- Born: Jafar Aghashariati 24 September 1947 Ahvaz, Imperial State of Iran
- Died: 30 December 2023 (aged 76) Tehran, Imperial State of Iran
- Cause of death: Homicide
- Citizenship: United States
- Occupation: Singer
- Known for: Singing career; Murder and body burning case;
- Notable work: "Vatan Mimiram Barayat", "Khoshgela", "Doost Dokhtare Man Naze"

= Mehrdad New York =

Iranian-American singer (died 2023)

Mehrdad New York (born Jafar Aghashariati; September 24, 1947 – December 30, 2023) was an Iranian-American singer who was murdered in Iran in 2023. His murder, which resulted from an elaborate plot to seize his billion-dollar property holdings, received widespread media attention and public interest.

== Life and career ==
Mehrdad New York gained recognition in the 2000s with songs including "Miyoun In Hame Khoshgel Kio Entekhab Konam" (Who Should I Choose Among All These Beautiful People).
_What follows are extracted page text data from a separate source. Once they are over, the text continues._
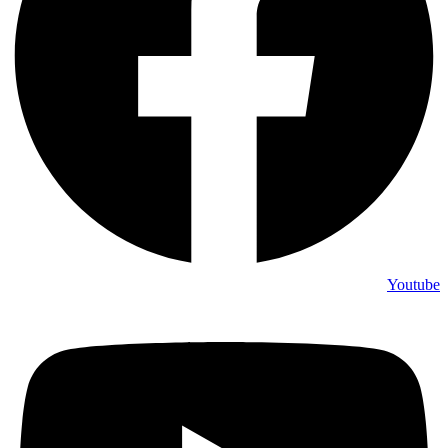
Youtube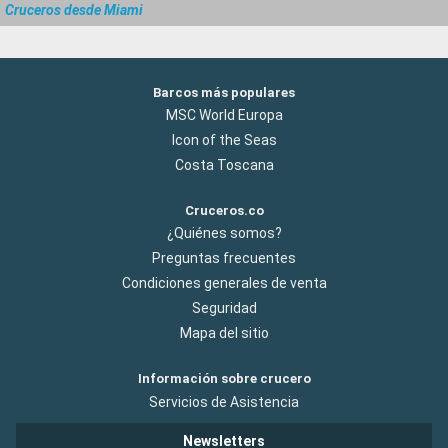
Cruceros desde Miami
Barcos más populares
MSC World Europa
Icon of the Seas
Costa Toscana
Cruceros.co
¿Quiénes somos?
Preguntas frecuentes
Condiciones generales de venta
Seguridad
Mapa del sitio
Información sobre crucero
Servicios de Asistencia
Newsletters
The song became popular among music fans for its humorous tone and catchy rhythm.

Beyond his music career, he owned significant real estate holdings in Iran, estimated to be worth over 4 trillion tomans (approximately $80 million USD at the time). In his final years, Mehrdad decided to travel to Iran to manage his assets. Due to his desire to have a large family and transfer his wealth to his children, he utilized surrogacy arrangements. He contracted with three Iranian women to carry his children, a decision that made him a controversial figure in the community.

== Murder ==

=== Disappearance ===
In November 2024, Mehrdad's son in America contacted relatives in Iran expressing concern about his father's absence.

=== Details of the crime ===
According to the suspects' confessions, a young notary public along with the caretaker of Mehrdad's villa in Tehran's Yousefabad district orchestrated his murder. They hired two hitmen, one of whom was Mehrdad's advertising manager. The perpetrators first kidnapped him using anesthetic drugs at his villa in northern Iran and transferred him to Tehran. He was held captive for 10 days and tortured until he transferred his property deeds to the notary. After securing the assets, the perpetrators murdered him, dismembered his body, and burned it in the desert areas around Damavand.

=== Discovery ===
The investigation began after Mehrdad's disappearance. Complaints from three surrogacy contract holders who hadn't received their payments, along with a complaint from his nephew through his friend and former judiciary judge Vahed Sharifi Nahavandi, provided initial leads. The discovery of suspicious property transfers to a notary in western Tehran accelerated the investigation.

Police tracked phone calls and financial transactions between the notary and caretaker, leading to the identification and arrest of all suspects. The hired killers confessed to burning the body and disposing of orthopedic plates with serial numbers that had been implanted during Mehrdad's accident in America to prevent identification.

=== Motive ===
Investigations revealed that the primary motive was financial gain to acquire his assets. The suspects forced him to transfer property documents worth approximately 4 trillion tomans before killing him.

=== Recovery of remains ===
After the perpetrators' confessions, Mehrdad's burned remains were discovered at a villa in Damavand. Police arrested five individuals involved in the crime.

=== Suspects ===
Four suspects were arrested:
- A notary public involved in illegal property transfers
- The caretaker of Mehrdad's villa who helped plan the crime
- Two hired killers directly involved in the murder and body disposal

The suspects confessed after their arrest. Mehrdad's remains were sent to forensics for examination and identification.

=== Investigation ===
Tehran police used evidence from CCTV cameras and telecommunications tracking to identify and arrest all suspects. The case remains under judicial investigation.

=== Social and legal impact ===
This case exposed weaknesses in Iran's property registration and legal transaction oversight systems, sparking discussions about organized crime and the role of greed in human tragedies. The arrests and confessions helped clarify the case details, but the crime deeply affected public opinion.

Mehrdad New York's fans and the artistic community remember him as a good person and an artist, viewing this incident as a tragic end to an artist's life.